Repeat the records below word for word and omit each image.

(Supplied data)

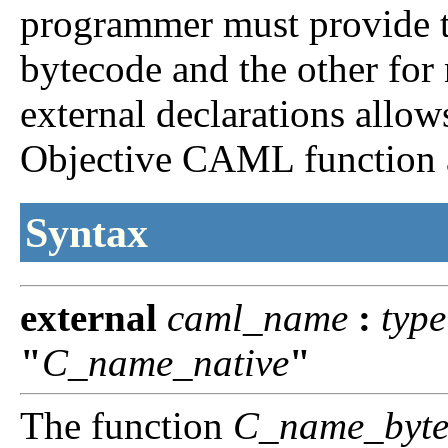
programmer must provide t
bytecode and the other for
external declarations allow
Objective CAML function a
Syntax
external
caml_name
:
type
"
C_name_native
"
The function
C_name_byte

(End Supplied data)

• **Output for this task**:
programmer must provide t
bytecode and the other for
external declarations allow
Objective CAML function a
Syntax
external
caml_name
:
type
"
C_name_native
"
The function
C_name_byte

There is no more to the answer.